By adaptive - September 30th, 2013

As Director of Marketing and Social Media for Qualcomm, Jessica brings 15 years of experience driving business growth through integrated marketing campaigns across CPG, Sport, and Tech industries.

Jessica Jensen, Director of Marketing, Social Media, Qualcomm

Focusing on social media across your company, what have been the core drivers behind the development of your social media activity?

I think that all businesses no matter their size have realised that social media is something they can’t ignore. For us, social media has become vitally important to our businesses. Platforms may come and go but the notion of communicating online in social communities is here to stay.

Social media is clearly one of the most important innovations businesses have seen in some time, and is fundamentally changing the way that we communicate. It may sound clichéd, but social media really allows us to have a whole new level of engagement with our consumers.

Social media is core for us. Qualcomm has seen these platforms as a hand-in-glove strategy with our PR activity, specifically because until recently Qualcomm have been predominantly a B2B company, but with Snapdragon and Gobi chipsets enabling technologies, we are beginning to educate consumers about what’s inside their smartphones and expressing why this matters to them in everyday language. Social is a perfect venue for this kind of storytelling.

Although most of our products, such as Qualcomm Snapdragon processors, are not sold direct to consumers, we could see that the conversations they have about those products via an OEM partner for instance, are important to not only pay attention to, but to also influence as much as we can. We know that if the consumer view of our company is positive and strong, this equates to enhanced relationships with our business partners, and generates demand from end users.

 

How is social media organised within your company? What organisational models do you use and why?

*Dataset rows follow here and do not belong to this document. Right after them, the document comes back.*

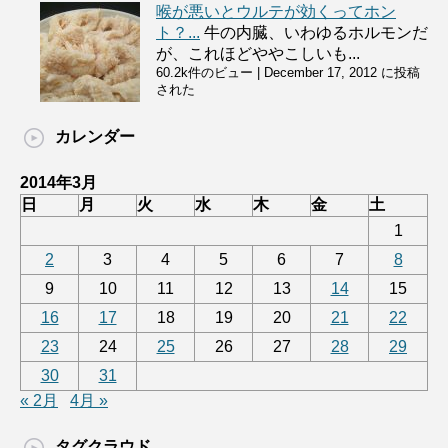
喉が悪いとウルテが効くってホン
ト？...
牛の内臓、いわゆるホルモンだ
が、これほどややこしいも...
60.2k件のビュー
|
December 17, 2012 に投稿
された
カレンダー
2014年3月
日
月
火
水
木
金
土
1
2
3
4
5
6
7
8
9
10
11
12
13
14
15
16
17
18
19
20
21
22
23
24
25
26
27
28
29
30
31
« 2月
4月 »
タグクラウド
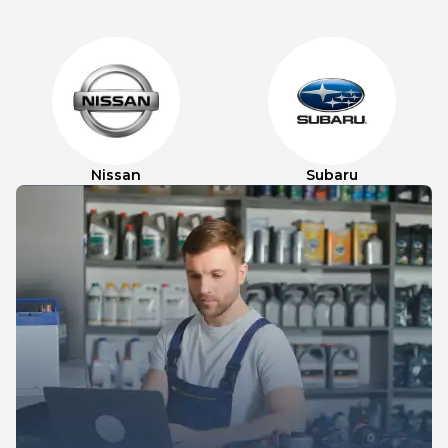
Nissan
Subaru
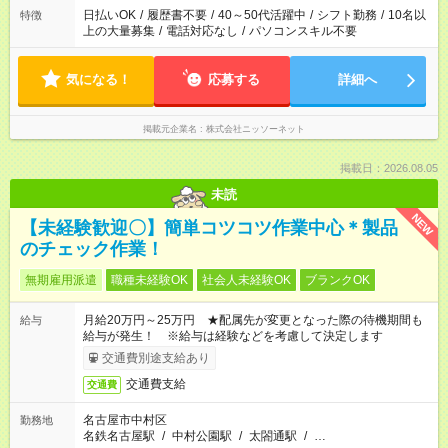
日払いOK
/
履歴書不要
/
40～50代活躍中
/
シフト勤務
/
10名以
特徴
上の大量募集
/
電話対応なし
/
パソコンスキル不要
気になる！
応募する
詳細へ
掲載元企業名
株式会社ニッソーネット
掲載日：2026.08.05
未読
NEW
【未経験歓迎〇】簡単コツコツ作業中心＊製品
のチェック作業！
無期雇用派遣
職種未経験OK
社会人未経験OK
ブランクOK
月給20万円～25万円 ★配属先が変更となった際の待機期間も
給与
給与が発生！ ※給与は経験などを考慮して決定します
交通費別途支給あり
交通費支給
交通費
名古屋市中村区
勤務地
名鉄名古屋駅
/
中村公園駅
/
太閤通駅
/
…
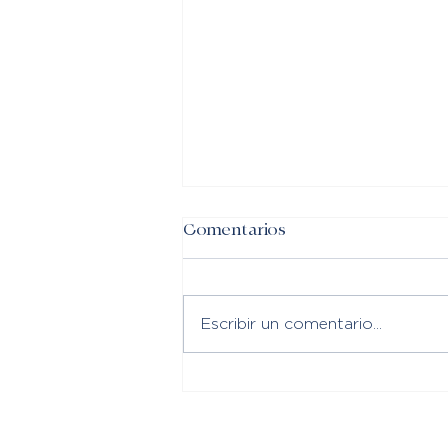
Comentarios
Escribir un comentario...
¿Es 2023 un buen año para
invertir en ‘ladrillo’?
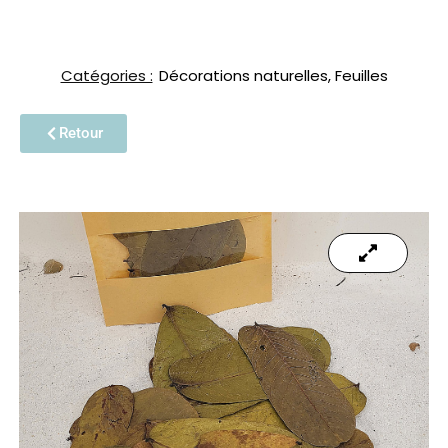
Catégories :
Décorations naturelles
,
Feuilles
Retour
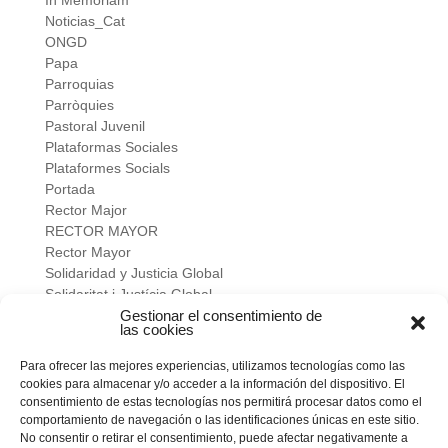
In Memoriam
Noticias_Cat
ONGD
Papa
Parroquias
Parròquies
Pastoral Juvenil
Plataformas Sociales
Plataformes Socials
Portada
Rector Major
RECTOR MAYOR
Rector Mayor
Solidaridad y Justicia Global
Solidaritat i Justícia Global
Universidad
Gestionar el consentimiento de
las cookies
verano salesiano
Viure a fons
Para ofrecer las mejores experiencias, utilizamos tecnologías como las
Vivir a fondo
cookies para almacenar y/o acceder a la información del dispositivo. El
Vocacional
consentimiento de estas tecnologías nos permitirá procesar datos como el
comportamiento de navegación o las identificaciones únicas en este sitio.
No consentir o retirar el consentimiento, puede afectar negativamente a
Meta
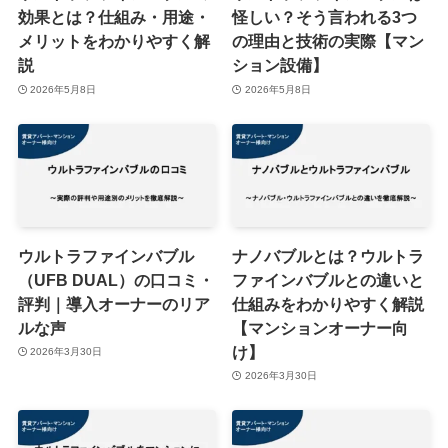
効果とは？仕組み・用途・
怪しい？そう言われる3つ
メリットをわかりやすく解
の理由と技術の実際【マン
説
ション設備】
2026年5月8日
2026年5月8日
ウルトラファインバブル
ナノバブルとは？ウルトラ
（UFB DUAL）の口コミ・
ファインバブルとの違いと
評判｜導入オーナーのリア
仕組みをわかりやすく解説
ルな声
【マンションオーナー向
け】
2026年3月30日
2026年3月30日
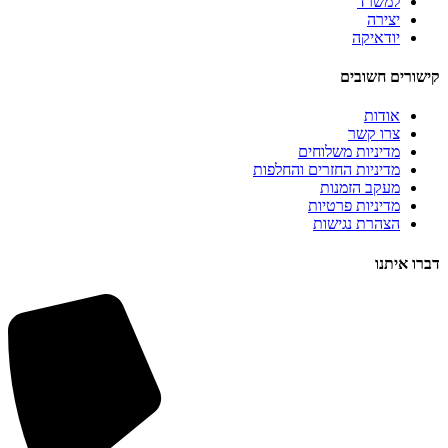
למשרד
יצירה
יודאיקה
קישורים חשובים
אודות
צרו קשר
מדיניות משלוחים
מדיניות החזרים והחלפות
מעקב הזמנות
מדיניות פרטיות
הצהרת נגישות
דברו איתנו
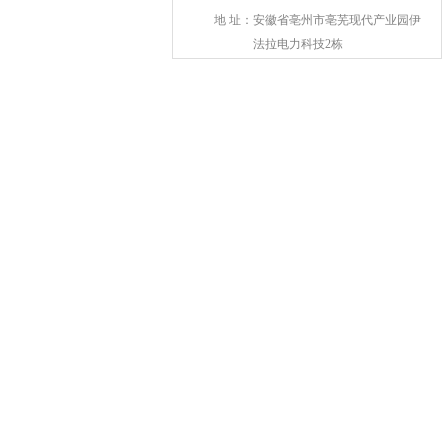
地 址：
安徽省亳州市亳芜现代产业园伊
法拉电力科技2栋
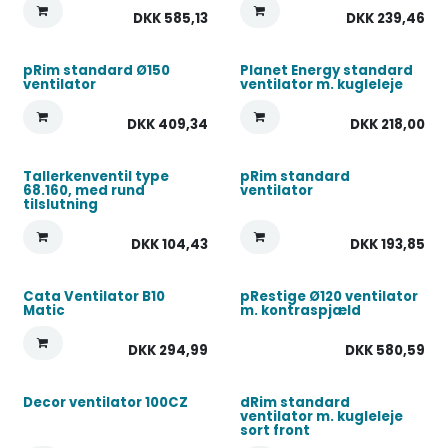
DKK
585,13
DKK
239,46
pRim standard Ø150
Planet Energy standard
ventilator
ventilator m. kugleleje
DKK
409,34
DKK
218,00
Tallerkenventil type
pRim standard
68.160, med rund
ventilator
tilslutning
DKK
104,43
DKK
193,85
Cata Ventilator B10
pRestige Ø120 ventilator
Matic
m. kontraspjæld
DKK
294,99
DKK
580,59
Decor ventilator 100CZ
dRim standard
ventilator m. kugleleje
sort front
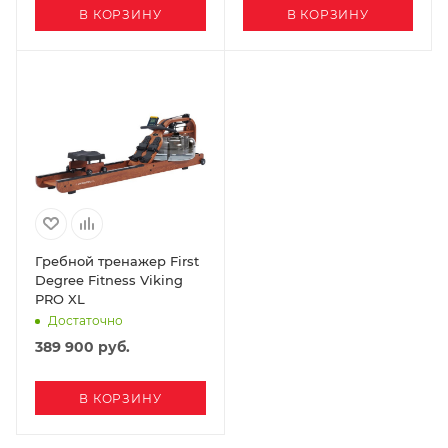
В КОРЗИНУ
В КОРЗИНУ
Гребной тренажер First
Degree Fitness Viking
PRO XL
Достаточно
389 900
руб.
В КОРЗИНУ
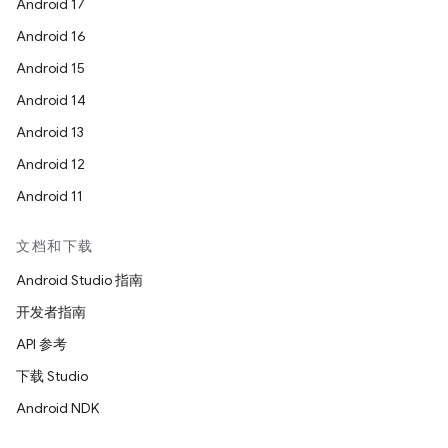
Android 17
Android 16
Android 15
Android 14
Android 13
Android 12
Android 11
文档和下载
Android Studio 指南
开发者指南
API 参考
下载 Studio
Android NDK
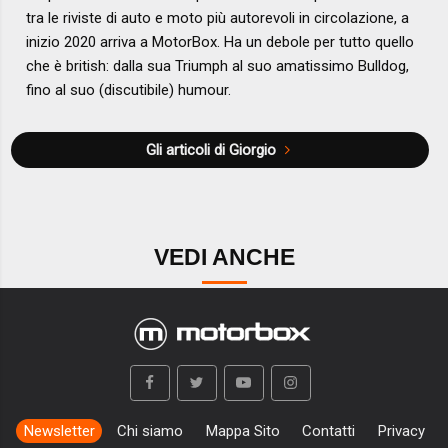
tra le riviste di auto e moto più autorevoli in circolazione, a
inizio 2020 arriva a MotorBox. Ha un debole per tutto quello
che è british: dalla sua Triumph al suo amatissimo Bulldog,
fino al suo (discutibile) humour.
Gli articoli di Giorgio
VEDI ANCHE
Newsletter
Chi siamo
Mappa Sito
Contatti
Privacy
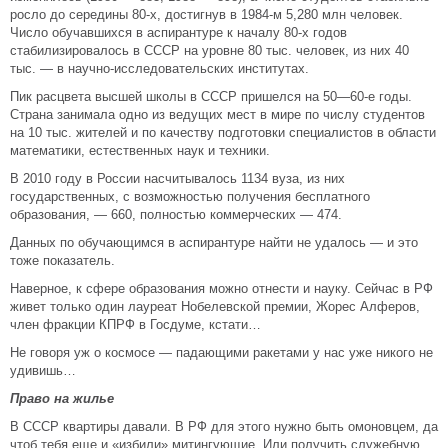
росло до середины 80-х, достигнув в 1984-м 5,280 млн человек.
Число обучавшихся в аспирантуре к началу 80-х годов
стабилизировалось в СССР на уровне 80 тыс. человек, из них 40
тыс. — в научно-исследовательских институтах.
Пик расцвета высшей школы в СССР пришелся на 50—60-е годы.
Страна занимала одно из ведущих мест в мире по числу студентов
на 10 тыс. жителей и по качеству подготовки специалистов в области
математики, естественных наук и техники.
В 2010 году в России насчитывалось 1134 вуза, из них
государственных, с возможностью получения бесплатного
образования, — 660, полностью коммерческих — 474.
Данных по обучающимся в аспирантуре найти не удалось — и это
тоже показатель.
Наверное, к сфере образования можно отнести и науку. Сейчас в РФ
живет только один лауреат Нобелевской премии, Жорес Алферов,
член фракции КПРФ в Госдуме, кстати…
Не говоря уж о космосе — падающими ракетами у нас уже никого не
удивишь…
Право на жилье
В СССР квартиры давали. В РФ для этого нужно быть омоновцем, да
чтоб тебя еще и «избили» митингующие. Или получить служебную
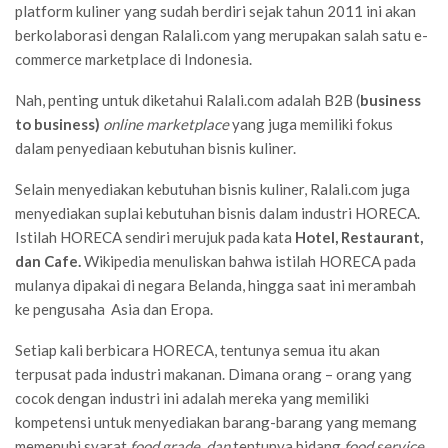
platform kuliner yang sudah berdiri sejak tahun 2011 ini
akan
berkolaborasi dengan Ralali.com
yang merupakan salah satu e-
commerce marketplace di Indonesia.
Nah, penting untuk diketahui Ralali.com adalah B2B
(
business
to business
)
online
marketplace
yang juga memiliki fokus
dalam penyediaan kebutuhan bisnis kuliner.
Selain menyediakan kebutuhan bisnis kuliner, Ralali.com juga
menyediakan suplai kebutuhan bisnis dalam industri
HORECA.
Istilah HORECA sendiri merujuk pada kata
Hotel, Restaurant,
dan Cafe.
Wikipedia menuliskan bahwa istilah HORECA
pada
mulanya dipakai di negara Belanda, hingga saat ini merambah
ke pengusaha Asia dan Eropa.
Setiap kali berbicara HORECA, tentunya semua itu akan
terpusat pada industri makanan.
Dimana orang – orang yang
cocok dengan industri ini adalah mereka yang memiliki
kompetensi untuk menyediakan barang-barang yang memang
memenuhi syarat
food grade, dan
tentunya bidang
food service.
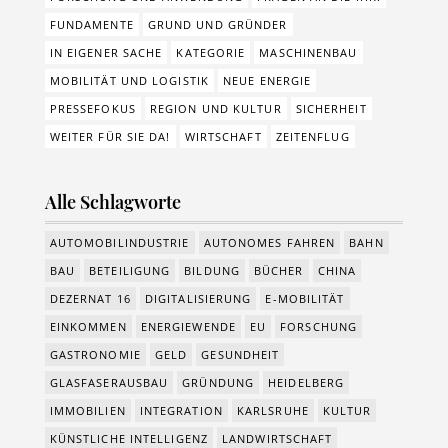
FUNDAMENTE
GRUND UND GRÜNDER
IN EIGENER SACHE
KATEGORIE
MASCHINENBAU
MOBILITÄT UND LOGISTIK
NEUE ENERGIE
PRESSEFOKUS
REGION UND KULTUR
SICHERHEIT
WEITER FÜR SIE DA!
WIRTSCHAFT
ZEITENFLUG
Alle Schlagworte
AUTOMOBILINDUSTRIE
AUTONOMES FAHREN
BAHN
BAU
BETEILIGUNG
BILDUNG
BÜCHER
CHINA
DEZERNAT 16
DIGITALISIERUNG
E-MOBILITÄT
EINKOMMEN
ENERGIEWENDE
EU
FORSCHUNG
GASTRONOMIE
GELD
GESUNDHEIT
GLASFASERAUSBAU
GRÜNDUNG
HEIDELBERG
IMMOBILIEN
INTEGRATION
KARLSRUHE
KULTUR
KÜNSTLICHE INTELLIGENZ
LANDWIRTSCHAFT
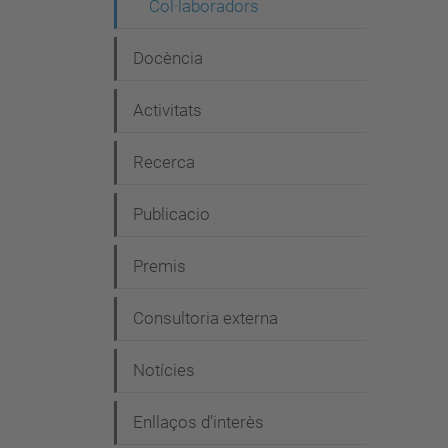
Col·laboradors
g
a
Docència
c
i
Activitats
ó
Recerca
Publicacio
Premis
Consultoria externa
Notícies
Enllaços d’interès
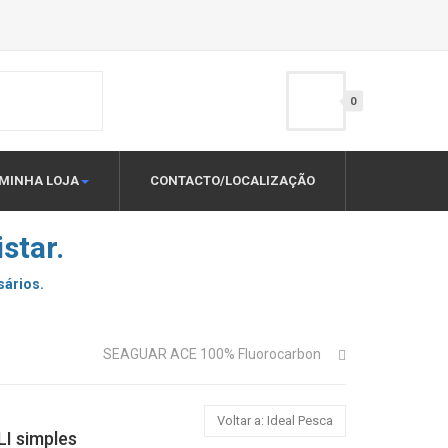
0
MINHA LOJA
CONTACTO/LOCALIZAÇÃO
star.
sários.
SEAGUAR ACE 100% Fluorocarbon
Voltar a: Ideal Pesca
 simples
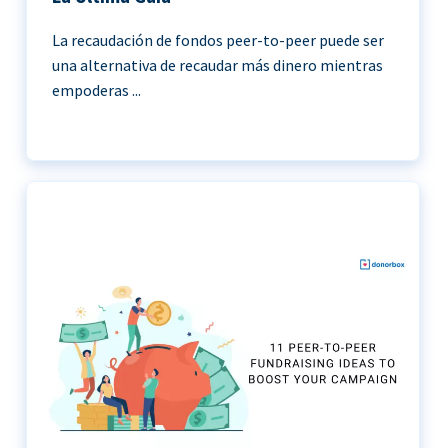
La recaudación de fondos peer-to-peer puede ser
una alternativa de recaudar más dinero mientras
empoderas ...
11 Ideas de recaudación de fondos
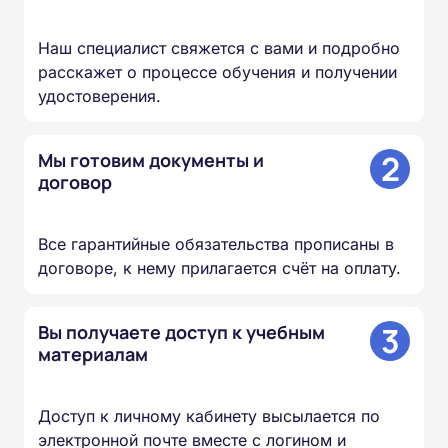
Наш специалист свяжется с вами и подробно
расскажет о процессе обучения и получении
удостоверения.
2
Мы готовим документы и
договор
Все гарантийные обязательства прописаны в
договоре, к нему прилагается счёт на оплату.
3
Вы получаете доступ к учебным
материалам
Доступ к личному кабинету высылается по
электронной почте вместе с логином и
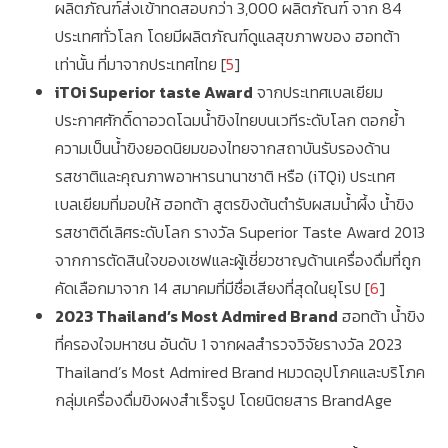
ผลิตภัณฑ์ส่งเข้าทดสอบกว่า 3,000 ผลิตภัณฑ์ จาก 84
ประเทศทั่วโลก โดยมีผลิตภัณฑ์ดูแลสุขภาพของ ฮอทต้า
เท่านั้น ที่มาจากประเทศไทย [
5
]
iTOi Superior taste Award
จากประเทศเบลเยียม
ประกาศศักดิ์ดาอวดโฉมน้ำขิงไทยบนเวทีระดับโลก ตอกย้ำ
ความเป็นน้ำขิงยอดนิยมของไทยจากสถาบันรับรองด้าน
รสชาติและคุณภาพอาหารนานาชาติ หรือ (iTQi) ประเทศ
เบลเยียมที่มอบให้ ฮอทต้า สูตรขิงต้นตำรับผสมน้ำผึ้ง น้ำขิง
รสชาติดีเลิศระดับโลก รางวัล Superior Taste Award 2013
จากการตัดสินใจของเชฟและผู้เชี่ยวชาญด้านเครื่องดื่มที่ถูก
คัดเลือกมาจาก 14 สมาคมที่มีชื่อเสียงที่สุดในยุโรป [
6
]
2023 Thailand’s Most Admired Brand
ฮอทต้า น้ำขิง
ที่ครองใจมหาชน อันดับ 1 จากผลสำรวจวิจัยรางวัล 2023
Thailand’s Most Admired Brand หมวดอุปโภคและบริโภค
กลุ่มเครื่องดื่มขิงผงสำเร็จรูป โดยนิตยสาร BrandAge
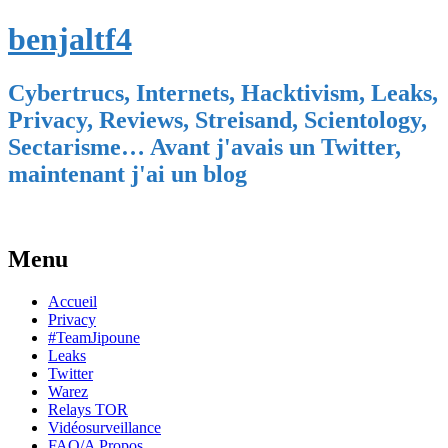
benjaltf4
Cybertrucs, Internets, Hacktivism, Leaks,
Privacy, Reviews, Streisand, Scientology,
Sectarisme… Avant j'avais un Twitter,
maintenant j'ai un blog
Menu
Skip
Accueil
to
Privacy
content
#TeamJipoune
Leaks
Twitter
Warez
Relays TOR
Vidéosurveillance
FAQ/A Propos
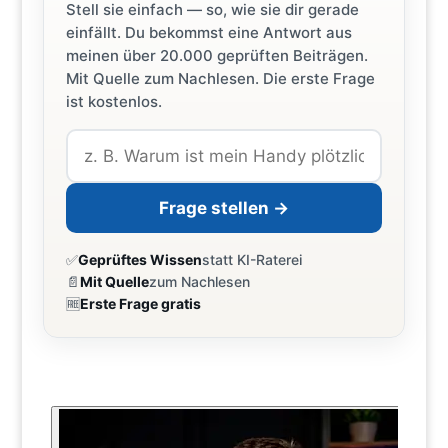
Stell sie einfach — so, wie sie dir gerade
einfällt. Du bekommst eine Antwort aus
meinen über 20.000 geprüften Beiträgen.
Mit Quelle zum Nachlesen. Die erste Frage
ist kostenlos.
Frage stellen →
✅
Geprüftes Wissen
statt KI-Raterei
📄
Mit Quelle
zum Nachlesen
🆓
Erste Frage gratis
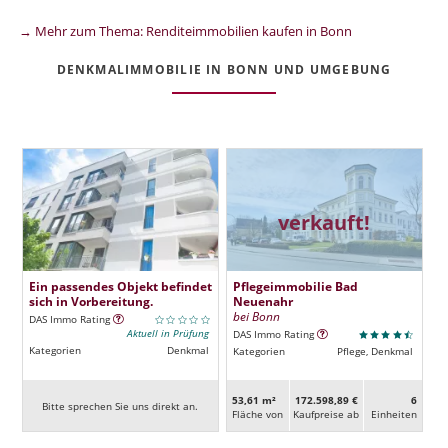
→ Mehr zum Thema: Renditeimmobilien kaufen in Bonn
DENKMALIMMOBILIE IN BONN UND UMGEBUNG
verkauft!
Ein passendes Objekt befindet
Pflegeimmobilie Bad
sich in Vorbereitung.
Neuenahr
bei Bonn
DAS Immo Rating
Aktuell in Prüfung
DAS Immo Rating
Kategorien
Denkmal
Kategorien
Pflege, Denkmal
53,61 m²
172.598,89 €
6
Bitte sprechen Sie uns direkt an.
Fläche von
Kaufpreise ab
Ein­heiten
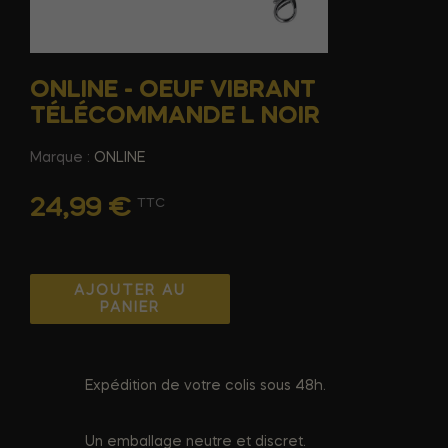
ONLINE - OEUF VIBRANT
TÉLÉCOMMANDE L NOIR
Marque :
ONLINE
24,99 €
TTC
AJOUTER AU
PANIER
Expédition de votre colis sous 48h.
Un emballage neutre et discret.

Social is its own team, sitting within the corporate marketing team. We have groups that are focused on PR, video, brand and advertising, content creation, and of course social media. We don’t see social media as a faction of PR or digital marketing, which is often where social media activity begins. For us it is integrated throughout all of our marketing and PR activity. We see social as an essential but not separate component of our marketing activity. And we all report to the same CMO.

There are certainly campaigns that originate out of the social team, but the social team will also have input into campaigns that come out of the brand, PR or partner teams. The social team is brought in as almost consultants to advise how social media could be leveraged with these new campaign ideas.

 

As a corporate user of social networks, how does your company value the networks it has a presence on?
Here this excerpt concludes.